Transcribe the records that follow, keeping every word as it stands.
[[ GIVEN INFORMATION, beginning ]]
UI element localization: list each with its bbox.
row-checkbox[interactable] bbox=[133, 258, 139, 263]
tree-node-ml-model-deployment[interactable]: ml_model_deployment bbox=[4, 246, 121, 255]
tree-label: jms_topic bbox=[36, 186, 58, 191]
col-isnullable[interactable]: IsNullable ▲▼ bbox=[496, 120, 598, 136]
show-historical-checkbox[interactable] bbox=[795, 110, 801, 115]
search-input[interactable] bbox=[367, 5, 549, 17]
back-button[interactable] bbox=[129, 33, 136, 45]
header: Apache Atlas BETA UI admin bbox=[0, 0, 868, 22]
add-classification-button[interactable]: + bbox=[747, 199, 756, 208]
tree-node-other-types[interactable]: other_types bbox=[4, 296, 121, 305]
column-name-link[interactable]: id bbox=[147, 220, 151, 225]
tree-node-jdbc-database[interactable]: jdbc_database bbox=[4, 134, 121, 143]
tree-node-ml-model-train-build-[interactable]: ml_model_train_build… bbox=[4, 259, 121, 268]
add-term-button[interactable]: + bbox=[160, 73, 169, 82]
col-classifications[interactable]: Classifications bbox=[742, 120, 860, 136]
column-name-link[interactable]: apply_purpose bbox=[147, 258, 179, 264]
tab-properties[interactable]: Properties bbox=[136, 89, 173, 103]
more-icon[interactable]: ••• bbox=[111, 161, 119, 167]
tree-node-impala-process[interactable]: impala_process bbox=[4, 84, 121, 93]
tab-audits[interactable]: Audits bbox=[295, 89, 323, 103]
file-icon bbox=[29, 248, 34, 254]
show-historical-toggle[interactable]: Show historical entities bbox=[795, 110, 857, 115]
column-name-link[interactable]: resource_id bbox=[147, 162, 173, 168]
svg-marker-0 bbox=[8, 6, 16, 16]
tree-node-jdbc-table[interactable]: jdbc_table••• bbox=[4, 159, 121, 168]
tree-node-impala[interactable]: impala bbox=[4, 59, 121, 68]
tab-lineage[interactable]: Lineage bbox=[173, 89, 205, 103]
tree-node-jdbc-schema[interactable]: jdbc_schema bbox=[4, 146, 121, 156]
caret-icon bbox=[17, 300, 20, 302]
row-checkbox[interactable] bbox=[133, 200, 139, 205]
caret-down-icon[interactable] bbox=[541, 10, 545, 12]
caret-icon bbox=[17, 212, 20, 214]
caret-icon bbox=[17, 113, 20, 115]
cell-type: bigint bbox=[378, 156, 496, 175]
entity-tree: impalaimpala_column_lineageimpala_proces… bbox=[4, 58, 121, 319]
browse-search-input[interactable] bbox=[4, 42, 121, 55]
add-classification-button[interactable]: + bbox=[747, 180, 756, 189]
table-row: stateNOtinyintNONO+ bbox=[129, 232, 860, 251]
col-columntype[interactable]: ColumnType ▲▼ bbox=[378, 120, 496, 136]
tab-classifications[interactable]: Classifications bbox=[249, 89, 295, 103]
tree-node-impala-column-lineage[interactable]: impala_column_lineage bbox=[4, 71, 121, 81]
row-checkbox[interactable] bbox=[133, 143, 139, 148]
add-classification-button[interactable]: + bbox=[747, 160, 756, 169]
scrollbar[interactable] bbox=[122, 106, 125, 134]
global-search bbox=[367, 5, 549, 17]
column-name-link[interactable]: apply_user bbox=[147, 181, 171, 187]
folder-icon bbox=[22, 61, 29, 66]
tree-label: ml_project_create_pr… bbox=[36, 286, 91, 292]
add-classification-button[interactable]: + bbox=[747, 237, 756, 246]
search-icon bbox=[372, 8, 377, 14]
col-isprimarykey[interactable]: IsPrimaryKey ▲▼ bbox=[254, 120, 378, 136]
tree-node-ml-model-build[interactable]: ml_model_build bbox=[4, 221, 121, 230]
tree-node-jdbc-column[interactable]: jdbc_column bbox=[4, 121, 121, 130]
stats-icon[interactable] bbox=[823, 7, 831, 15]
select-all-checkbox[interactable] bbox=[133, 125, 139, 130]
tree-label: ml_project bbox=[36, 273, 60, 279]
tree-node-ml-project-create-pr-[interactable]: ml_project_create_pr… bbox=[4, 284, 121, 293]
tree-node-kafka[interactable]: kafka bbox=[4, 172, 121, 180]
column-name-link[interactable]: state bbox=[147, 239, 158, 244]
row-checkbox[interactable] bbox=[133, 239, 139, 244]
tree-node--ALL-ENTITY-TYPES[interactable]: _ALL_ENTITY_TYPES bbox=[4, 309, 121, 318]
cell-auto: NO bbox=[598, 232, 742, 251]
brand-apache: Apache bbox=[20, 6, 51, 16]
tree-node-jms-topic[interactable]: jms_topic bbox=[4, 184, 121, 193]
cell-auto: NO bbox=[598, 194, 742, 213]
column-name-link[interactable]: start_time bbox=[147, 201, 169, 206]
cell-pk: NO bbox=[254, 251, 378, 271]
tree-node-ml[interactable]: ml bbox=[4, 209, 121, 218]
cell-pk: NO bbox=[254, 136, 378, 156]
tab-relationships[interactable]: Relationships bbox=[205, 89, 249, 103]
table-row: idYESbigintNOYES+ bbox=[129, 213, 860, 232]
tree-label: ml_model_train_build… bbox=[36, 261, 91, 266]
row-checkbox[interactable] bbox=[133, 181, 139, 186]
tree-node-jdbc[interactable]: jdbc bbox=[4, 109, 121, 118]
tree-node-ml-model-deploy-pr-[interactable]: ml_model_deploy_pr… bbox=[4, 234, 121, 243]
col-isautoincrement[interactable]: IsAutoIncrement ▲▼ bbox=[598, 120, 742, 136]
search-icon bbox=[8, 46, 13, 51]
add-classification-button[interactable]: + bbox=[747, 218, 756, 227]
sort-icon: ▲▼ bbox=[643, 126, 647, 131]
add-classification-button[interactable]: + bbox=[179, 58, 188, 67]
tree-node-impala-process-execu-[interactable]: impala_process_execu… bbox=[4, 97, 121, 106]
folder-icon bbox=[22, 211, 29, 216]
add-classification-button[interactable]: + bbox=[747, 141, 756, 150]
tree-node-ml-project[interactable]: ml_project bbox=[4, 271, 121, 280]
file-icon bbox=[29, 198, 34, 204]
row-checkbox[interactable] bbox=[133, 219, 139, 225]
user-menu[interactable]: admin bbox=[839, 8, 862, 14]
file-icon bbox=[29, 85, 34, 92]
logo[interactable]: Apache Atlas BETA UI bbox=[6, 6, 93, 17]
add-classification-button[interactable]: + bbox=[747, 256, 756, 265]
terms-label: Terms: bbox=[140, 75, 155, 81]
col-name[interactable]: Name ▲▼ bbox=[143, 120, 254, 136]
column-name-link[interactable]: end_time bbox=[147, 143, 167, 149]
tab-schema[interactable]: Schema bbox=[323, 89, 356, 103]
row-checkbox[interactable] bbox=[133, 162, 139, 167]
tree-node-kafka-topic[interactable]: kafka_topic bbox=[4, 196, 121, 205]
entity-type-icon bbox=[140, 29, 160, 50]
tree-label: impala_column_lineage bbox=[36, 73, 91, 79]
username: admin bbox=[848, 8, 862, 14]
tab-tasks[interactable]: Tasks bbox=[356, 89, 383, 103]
[[ GIVEN INFORMATION, end ]]
(ANSWER TO THE PROBLEM):
UI element localization: list each with its bbox.
row-checkbox[interactable] bbox=[133, 258, 139, 263]
tree-node-ml-model-deployment[interactable]: ml_model_deployment bbox=[4, 246, 121, 255]
tree-label: jms_topic bbox=[36, 186, 58, 191]
col-isnullable[interactable]: IsNullable ▲▼ bbox=[496, 120, 598, 136]
show-historical-checkbox[interactable] bbox=[795, 110, 801, 115]
search-input[interactable] bbox=[367, 5, 549, 17]
back-button[interactable] bbox=[129, 33, 136, 45]
header: Apache Atlas BETA UI admin bbox=[0, 0, 868, 22]
add-classification-button[interactable]: + bbox=[747, 199, 756, 208]
tree-node-other-types[interactable]: other_types bbox=[4, 296, 121, 305]
column-name-link[interactable]: id bbox=[147, 220, 151, 225]
tree-node-jdbc-database[interactable]: jdbc_database bbox=[4, 134, 121, 143]
tree-node-ml-model-train-build-[interactable]: ml_model_train_build… bbox=[4, 259, 121, 268]
add-term-button[interactable]: + bbox=[160, 73, 169, 82]
col-classifications[interactable]: Classifications bbox=[742, 120, 860, 136]
column-name-link[interactable]: apply_purpose bbox=[147, 258, 179, 264]
tab-properties[interactable]: Properties bbox=[136, 89, 173, 103]
more-icon[interactable]: ••• bbox=[111, 161, 119, 167]
tree-node-impala-process[interactable]: impala_process bbox=[4, 84, 121, 93]
tab-audits[interactable]: Audits bbox=[295, 89, 323, 103]
file-icon bbox=[29, 248, 34, 254]
show-historical-toggle[interactable]: Show historical entities bbox=[795, 110, 857, 115]
column-name-link[interactable]: resource_id bbox=[147, 162, 173, 168]
svg-marker-0 bbox=[8, 6, 16, 16]
tree-node-jdbc-table[interactable]: jdbc_table••• bbox=[4, 159, 121, 168]
tree-node-impala[interactable]: impala bbox=[4, 59, 121, 68]
tab-lineage[interactable]: Lineage bbox=[173, 89, 205, 103]
tree-node-jdbc-schema[interactable]: jdbc_schema bbox=[4, 146, 121, 156]
caret-icon bbox=[17, 300, 20, 302]
row-checkbox[interactable] bbox=[133, 200, 139, 205]
caret-down-icon[interactable] bbox=[541, 10, 545, 12]
caret-icon bbox=[17, 212, 20, 214]
caret-icon bbox=[17, 113, 20, 115]
cell-type: bigint bbox=[378, 156, 496, 175]
entity-tree: impalaimpala_column_lineageimpala_proces… bbox=[4, 58, 121, 319]
browse-search-input[interactable] bbox=[4, 42, 121, 55]
add-classification-button[interactable]: + bbox=[747, 180, 756, 189]
table-row: stateNOtinyintNONO+ bbox=[129, 232, 860, 251]
col-columntype[interactable]: ColumnType ▲▼ bbox=[378, 120, 496, 136]
tab-classifications[interactable]: Classifications bbox=[249, 89, 295, 103]
tree-node-impala-column-lineage[interactable]: impala_column_lineage bbox=[4, 71, 121, 81]
row-checkbox[interactable] bbox=[133, 143, 139, 148]
add-classification-button[interactable]: + bbox=[747, 160, 756, 169]
scrollbar[interactable] bbox=[122, 106, 125, 134]
global-search bbox=[367, 5, 549, 17]
column-name-link[interactable]: apply_user bbox=[147, 181, 171, 187]
folder-icon bbox=[22, 61, 29, 66]
tree-label: ml_project_create_pr… bbox=[36, 286, 91, 292]
add-classification-button[interactable]: + bbox=[747, 237, 756, 246]
search-icon bbox=[372, 8, 377, 14]
col-isprimarykey[interactable]: IsPrimaryKey ▲▼ bbox=[254, 120, 378, 136]
tree-node-ml-model-build[interactable]: ml_model_build bbox=[4, 221, 121, 230]
tree-node-jdbc-column[interactable]: jdbc_column bbox=[4, 121, 121, 130]
stats-icon[interactable] bbox=[823, 7, 831, 15]
select-all-checkbox[interactable] bbox=[133, 125, 139, 130]
tree-label: ml_project bbox=[36, 273, 60, 279]
tree-node-ml-project-create-pr-[interactable]: ml_project_create_pr… bbox=[4, 284, 121, 293]
tree-node-kafka[interactable]: kafka bbox=[4, 172, 121, 180]
column-name-link[interactable]: state bbox=[147, 239, 158, 244]
row-checkbox[interactable] bbox=[133, 239, 139, 244]
tree-node--ALL-ENTITY-TYPES[interactable]: _ALL_ENTITY_TYPES bbox=[4, 309, 121, 318]
cell-auto: NO bbox=[598, 232, 742, 251]
brand-apache: Apache bbox=[20, 6, 51, 16]
tree-node-jms-topic[interactable]: jms_topic bbox=[4, 184, 121, 193]
cell-auto: NO bbox=[598, 194, 742, 213]
column-name-link[interactable]: start_time bbox=[147, 201, 169, 206]
cell-pk: NO bbox=[254, 251, 378, 271]
tree-node-ml[interactable]: ml bbox=[4, 209, 121, 218]
cell-pk: NO bbox=[254, 136, 378, 156]
tab-relationships[interactable]: Relationships bbox=[205, 89, 249, 103]
table-row: idYESbigintNOYES+ bbox=[129, 213, 860, 232]
tree-label: ml_model_train_build… bbox=[36, 261, 91, 266]
row-checkbox[interactable] bbox=[133, 181, 139, 186]
tree-node-jdbc[interactable]: jdbc bbox=[4, 109, 121, 118]
tree-node-ml-model-deploy-pr-[interactable]: ml_model_deploy_pr… bbox=[4, 234, 121, 243]
col-isautoincrement[interactable]: IsAutoIncrement ▲▼ bbox=[598, 120, 742, 136]
search-icon bbox=[8, 46, 13, 51]
add-classification-button[interactable]: + bbox=[747, 218, 756, 227]
sort-icon: ▲▼ bbox=[643, 126, 647, 131]
add-classification-button[interactable]: + bbox=[179, 58, 188, 67]
tree-node-impala-process-execu-[interactable]: impala_process_execu… bbox=[4, 97, 121, 106]
folder-icon bbox=[22, 211, 29, 216]
add-classification-button[interactable]: + bbox=[747, 141, 756, 150]
tree-node-ml-project[interactable]: ml_project bbox=[4, 271, 121, 280]
file-icon bbox=[29, 198, 34, 204]
row-checkbox[interactable] bbox=[133, 219, 139, 225]
user-menu[interactable]: admin bbox=[839, 8, 862, 14]
file-icon bbox=[29, 85, 34, 92]
logo[interactable]: Apache Atlas BETA UI bbox=[6, 6, 93, 17]
add-classification-button[interactable]: + bbox=[747, 256, 756, 265]
terms-label: Terms: bbox=[140, 75, 155, 81]
col-name[interactable]: Name ▲▼ bbox=[143, 120, 254, 136]
column-name-link[interactable]: end_time bbox=[147, 143, 167, 149]
tab-schema[interactable]: Schema bbox=[323, 89, 356, 103]
row-checkbox[interactable] bbox=[133, 162, 139, 167]
tree-node-kafka-topic[interactable]: kafka_topic bbox=[4, 196, 121, 205]
entity-type-icon bbox=[140, 29, 160, 50]
tree-label: impala_column_lineage bbox=[36, 73, 91, 79]
username: admin bbox=[848, 8, 862, 14]
tab-tasks[interactable]: Tasks bbox=[356, 89, 383, 103]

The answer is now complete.